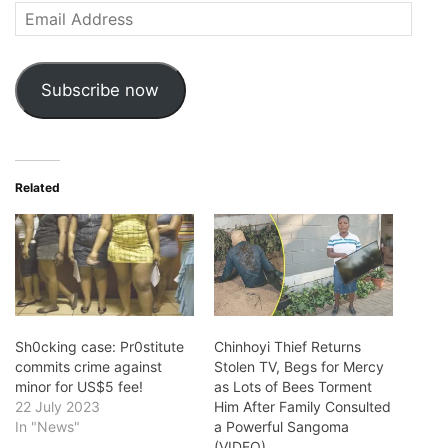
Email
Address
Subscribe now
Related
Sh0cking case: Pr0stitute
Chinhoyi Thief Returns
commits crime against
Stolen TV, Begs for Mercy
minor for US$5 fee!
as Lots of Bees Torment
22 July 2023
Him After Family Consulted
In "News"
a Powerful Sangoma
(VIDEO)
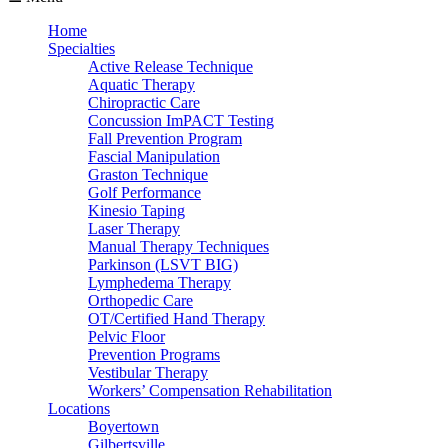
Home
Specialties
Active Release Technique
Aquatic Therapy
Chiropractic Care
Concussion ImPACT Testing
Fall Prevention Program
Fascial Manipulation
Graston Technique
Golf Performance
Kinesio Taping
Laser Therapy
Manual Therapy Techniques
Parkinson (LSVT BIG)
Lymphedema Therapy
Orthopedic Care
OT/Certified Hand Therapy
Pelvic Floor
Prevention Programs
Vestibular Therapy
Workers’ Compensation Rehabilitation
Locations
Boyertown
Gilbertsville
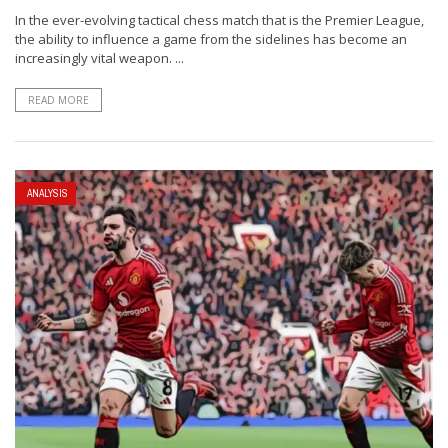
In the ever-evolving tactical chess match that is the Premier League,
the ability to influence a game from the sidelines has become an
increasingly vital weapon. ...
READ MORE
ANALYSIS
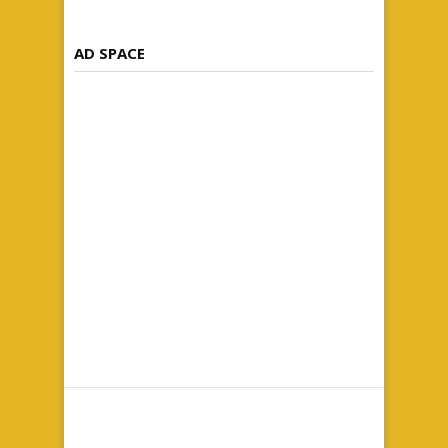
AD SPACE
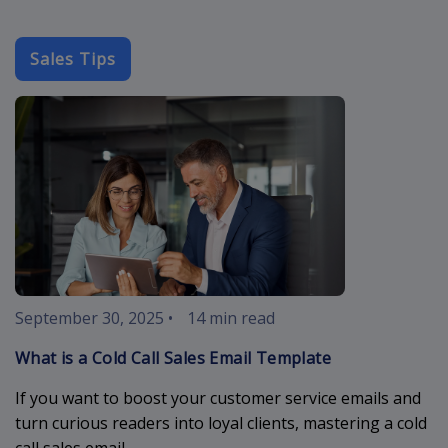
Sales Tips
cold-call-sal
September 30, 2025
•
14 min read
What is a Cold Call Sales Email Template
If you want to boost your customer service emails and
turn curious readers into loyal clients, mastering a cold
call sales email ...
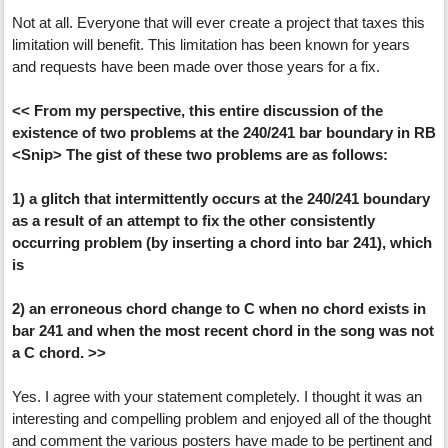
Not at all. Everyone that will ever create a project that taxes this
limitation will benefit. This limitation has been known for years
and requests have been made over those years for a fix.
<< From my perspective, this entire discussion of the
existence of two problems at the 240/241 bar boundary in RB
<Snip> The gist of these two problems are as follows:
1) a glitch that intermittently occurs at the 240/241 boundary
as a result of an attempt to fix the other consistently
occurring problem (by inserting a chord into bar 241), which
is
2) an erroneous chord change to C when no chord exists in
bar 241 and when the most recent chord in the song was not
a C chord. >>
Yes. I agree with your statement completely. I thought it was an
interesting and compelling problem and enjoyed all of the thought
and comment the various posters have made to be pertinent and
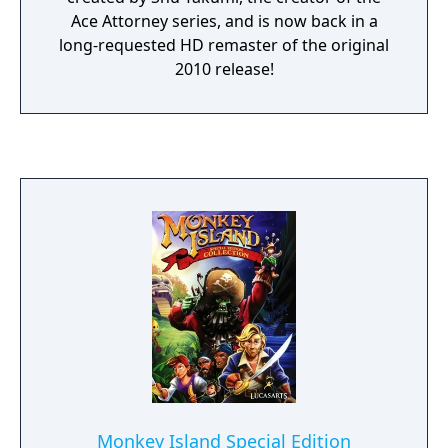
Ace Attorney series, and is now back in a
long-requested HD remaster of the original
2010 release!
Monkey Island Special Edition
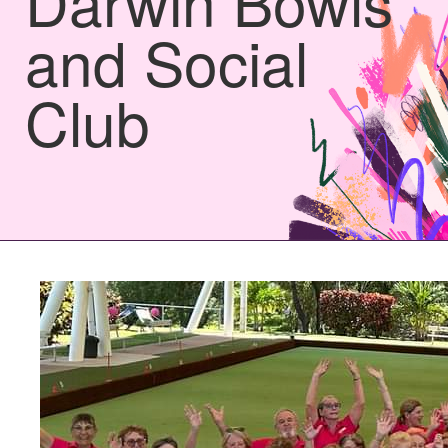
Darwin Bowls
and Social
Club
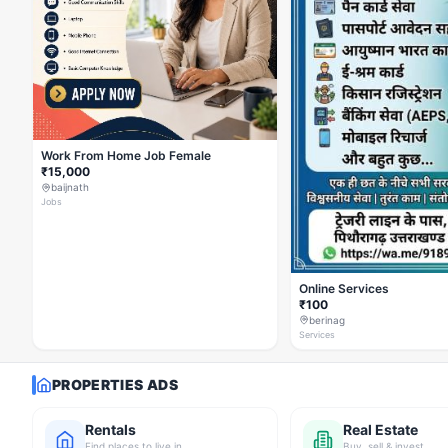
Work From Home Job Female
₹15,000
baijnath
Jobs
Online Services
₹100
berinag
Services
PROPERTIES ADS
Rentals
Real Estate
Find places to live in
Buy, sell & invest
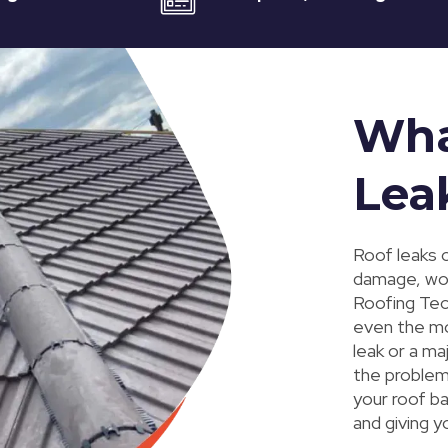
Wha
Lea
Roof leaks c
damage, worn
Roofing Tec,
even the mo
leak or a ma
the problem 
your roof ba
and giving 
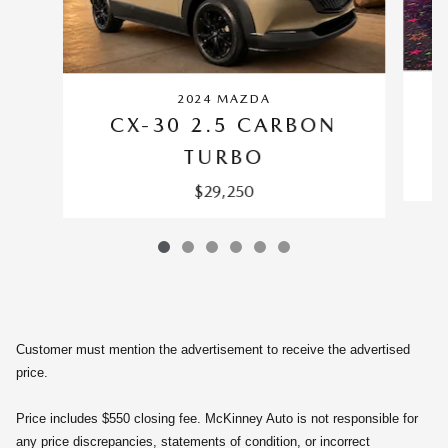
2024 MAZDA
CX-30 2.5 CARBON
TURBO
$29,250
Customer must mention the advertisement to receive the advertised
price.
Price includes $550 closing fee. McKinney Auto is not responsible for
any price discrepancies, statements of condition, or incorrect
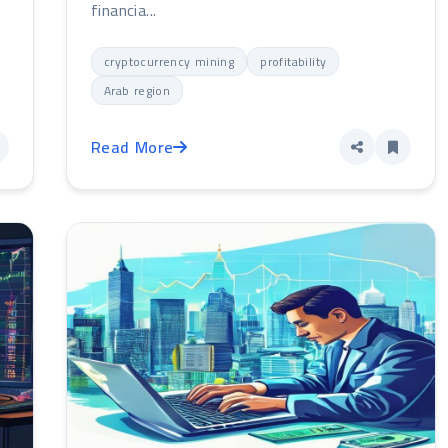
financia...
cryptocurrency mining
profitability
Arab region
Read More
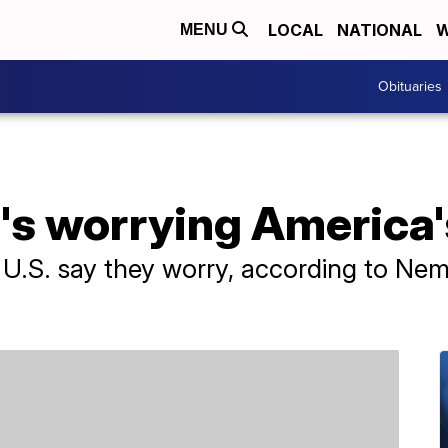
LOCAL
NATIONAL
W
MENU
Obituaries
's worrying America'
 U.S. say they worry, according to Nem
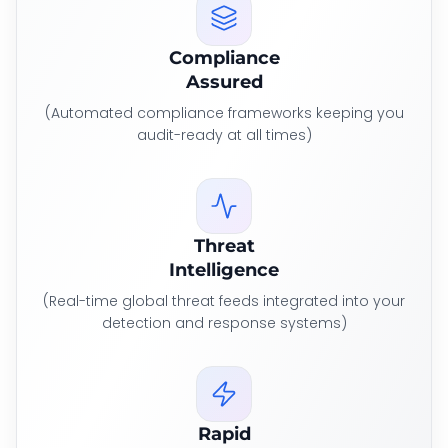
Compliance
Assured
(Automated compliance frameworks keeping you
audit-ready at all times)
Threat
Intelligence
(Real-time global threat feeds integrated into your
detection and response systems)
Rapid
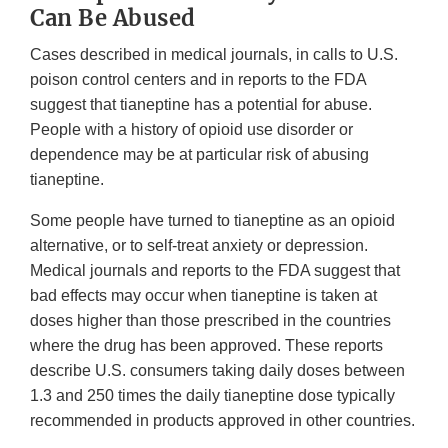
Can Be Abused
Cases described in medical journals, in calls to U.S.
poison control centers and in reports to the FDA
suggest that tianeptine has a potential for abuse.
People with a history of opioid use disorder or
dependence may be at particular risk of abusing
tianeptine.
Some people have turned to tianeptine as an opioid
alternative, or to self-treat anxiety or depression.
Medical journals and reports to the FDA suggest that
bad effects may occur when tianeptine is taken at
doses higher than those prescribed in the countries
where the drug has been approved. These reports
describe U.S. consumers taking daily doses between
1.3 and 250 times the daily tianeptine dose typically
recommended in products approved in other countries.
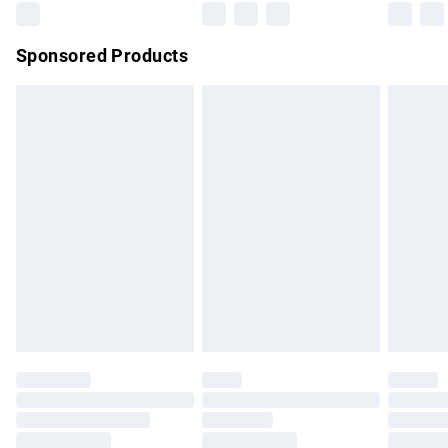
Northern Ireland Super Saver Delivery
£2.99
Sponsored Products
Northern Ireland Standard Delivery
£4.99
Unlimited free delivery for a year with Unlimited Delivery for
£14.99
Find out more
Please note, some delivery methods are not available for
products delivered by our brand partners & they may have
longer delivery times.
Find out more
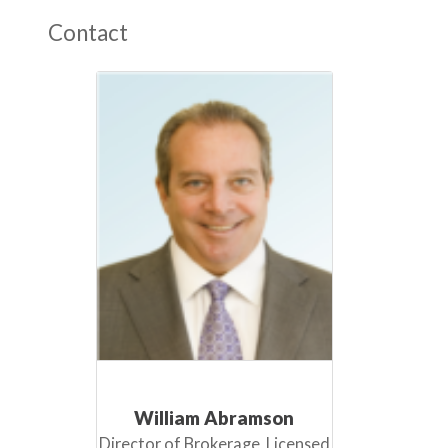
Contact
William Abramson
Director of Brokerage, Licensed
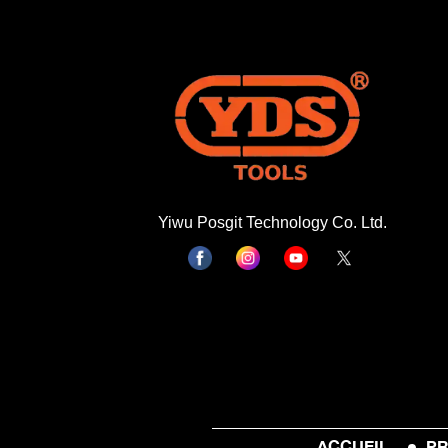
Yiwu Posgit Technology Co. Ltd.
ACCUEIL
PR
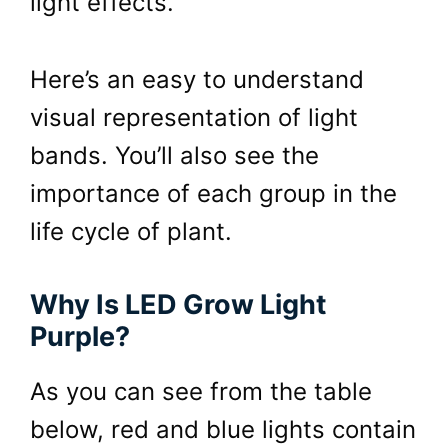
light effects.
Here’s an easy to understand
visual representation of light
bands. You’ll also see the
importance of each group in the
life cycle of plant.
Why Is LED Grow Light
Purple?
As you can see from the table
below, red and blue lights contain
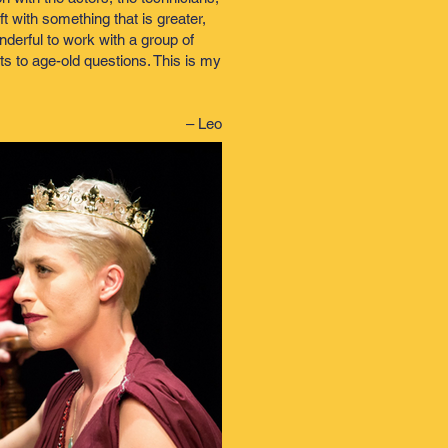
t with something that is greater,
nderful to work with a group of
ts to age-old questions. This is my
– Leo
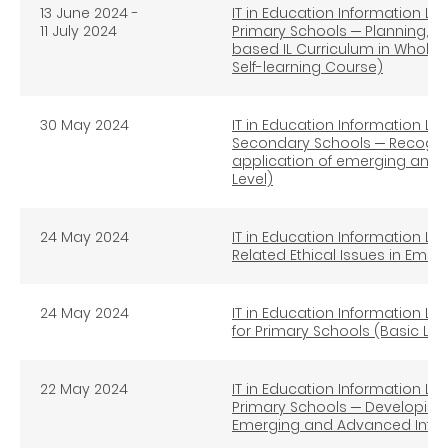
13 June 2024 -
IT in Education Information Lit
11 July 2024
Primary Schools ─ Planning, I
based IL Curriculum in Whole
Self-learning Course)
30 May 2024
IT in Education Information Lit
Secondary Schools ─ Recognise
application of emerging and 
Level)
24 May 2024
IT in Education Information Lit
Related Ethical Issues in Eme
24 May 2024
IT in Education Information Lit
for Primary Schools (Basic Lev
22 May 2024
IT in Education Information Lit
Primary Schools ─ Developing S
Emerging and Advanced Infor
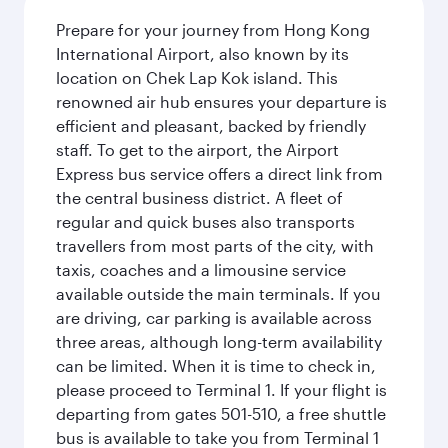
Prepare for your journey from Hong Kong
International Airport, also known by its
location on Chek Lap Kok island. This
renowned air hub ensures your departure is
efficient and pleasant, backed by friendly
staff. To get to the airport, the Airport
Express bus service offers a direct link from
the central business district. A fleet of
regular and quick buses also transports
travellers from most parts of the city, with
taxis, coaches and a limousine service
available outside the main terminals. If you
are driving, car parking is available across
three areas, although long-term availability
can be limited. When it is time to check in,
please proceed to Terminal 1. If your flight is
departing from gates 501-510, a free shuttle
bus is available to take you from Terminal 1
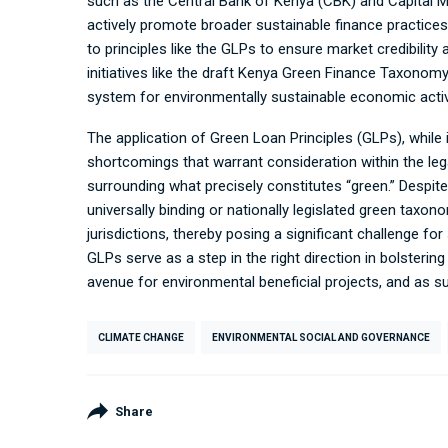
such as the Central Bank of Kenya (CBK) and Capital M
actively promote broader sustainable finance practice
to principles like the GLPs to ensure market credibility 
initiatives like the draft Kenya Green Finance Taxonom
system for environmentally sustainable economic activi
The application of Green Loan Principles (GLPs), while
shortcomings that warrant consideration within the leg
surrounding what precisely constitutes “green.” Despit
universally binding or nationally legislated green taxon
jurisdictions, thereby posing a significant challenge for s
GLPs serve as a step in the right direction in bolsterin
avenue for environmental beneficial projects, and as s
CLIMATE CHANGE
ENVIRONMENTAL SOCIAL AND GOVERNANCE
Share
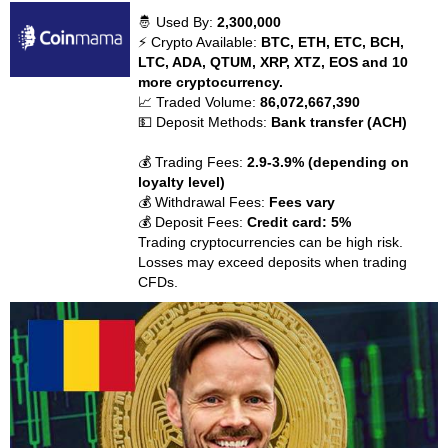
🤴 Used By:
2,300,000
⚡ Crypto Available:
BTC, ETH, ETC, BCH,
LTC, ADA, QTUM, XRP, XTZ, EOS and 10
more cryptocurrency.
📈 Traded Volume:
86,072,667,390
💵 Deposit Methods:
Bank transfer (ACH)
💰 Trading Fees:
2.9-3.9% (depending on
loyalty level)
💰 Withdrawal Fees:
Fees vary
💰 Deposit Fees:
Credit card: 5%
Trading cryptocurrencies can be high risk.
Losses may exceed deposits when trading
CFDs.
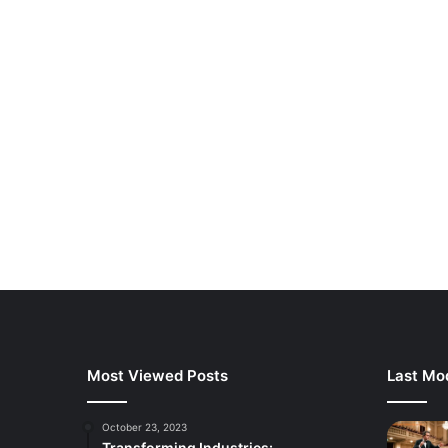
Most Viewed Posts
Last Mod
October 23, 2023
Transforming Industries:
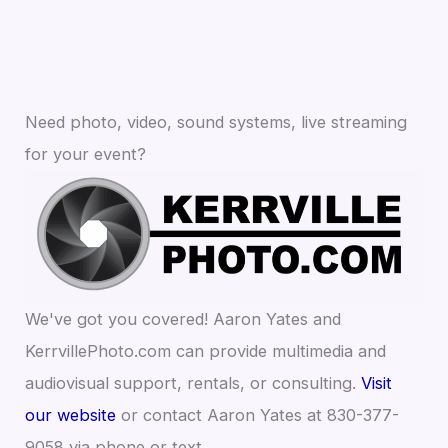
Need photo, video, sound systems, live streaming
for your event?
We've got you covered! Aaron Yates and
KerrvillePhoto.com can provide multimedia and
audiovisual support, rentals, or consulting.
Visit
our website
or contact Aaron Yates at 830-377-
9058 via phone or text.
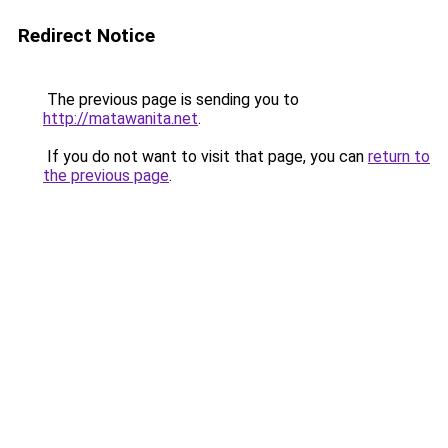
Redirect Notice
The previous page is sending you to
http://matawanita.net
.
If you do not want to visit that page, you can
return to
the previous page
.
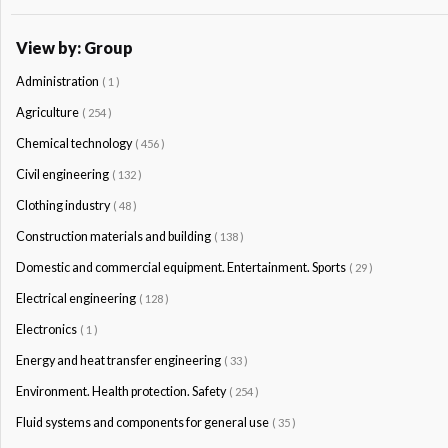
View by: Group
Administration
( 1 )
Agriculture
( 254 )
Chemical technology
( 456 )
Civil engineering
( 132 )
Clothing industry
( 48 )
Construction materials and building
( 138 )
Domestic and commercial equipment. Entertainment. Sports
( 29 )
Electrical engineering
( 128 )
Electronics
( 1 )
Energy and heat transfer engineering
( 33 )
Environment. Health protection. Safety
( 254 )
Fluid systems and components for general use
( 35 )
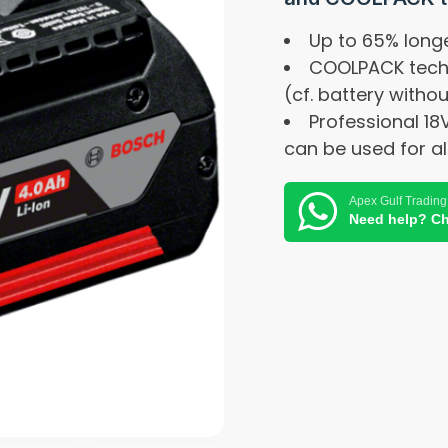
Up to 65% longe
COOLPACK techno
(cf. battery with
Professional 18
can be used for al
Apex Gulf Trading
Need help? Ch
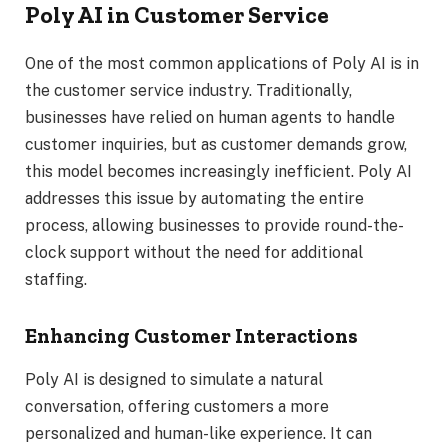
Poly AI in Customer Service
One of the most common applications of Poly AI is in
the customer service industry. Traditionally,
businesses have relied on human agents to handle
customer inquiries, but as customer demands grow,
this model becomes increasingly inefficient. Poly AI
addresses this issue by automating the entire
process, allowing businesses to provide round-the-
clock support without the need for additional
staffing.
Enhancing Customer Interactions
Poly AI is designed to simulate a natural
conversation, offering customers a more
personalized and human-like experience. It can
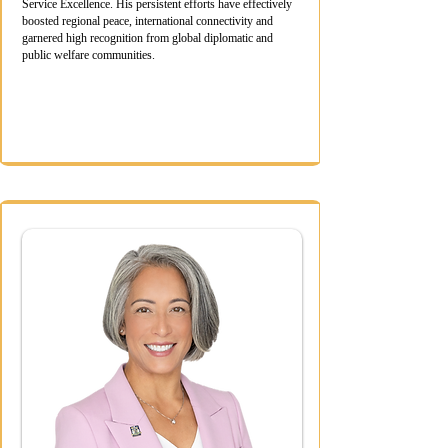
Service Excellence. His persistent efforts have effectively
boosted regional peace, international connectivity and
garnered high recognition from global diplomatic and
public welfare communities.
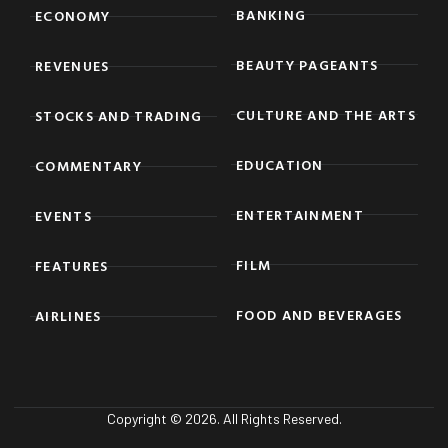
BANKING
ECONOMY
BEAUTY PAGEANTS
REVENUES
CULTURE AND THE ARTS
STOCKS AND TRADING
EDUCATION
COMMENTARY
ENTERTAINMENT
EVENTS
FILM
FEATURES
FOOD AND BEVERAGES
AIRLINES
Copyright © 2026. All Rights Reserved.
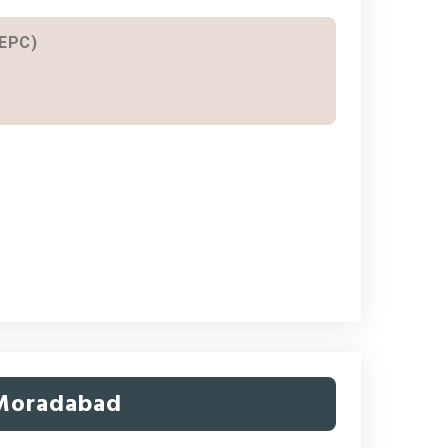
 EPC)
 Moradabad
————————
How to complete this task: Tell how many lines of the data include the word "human", without any other words.

Task output: 2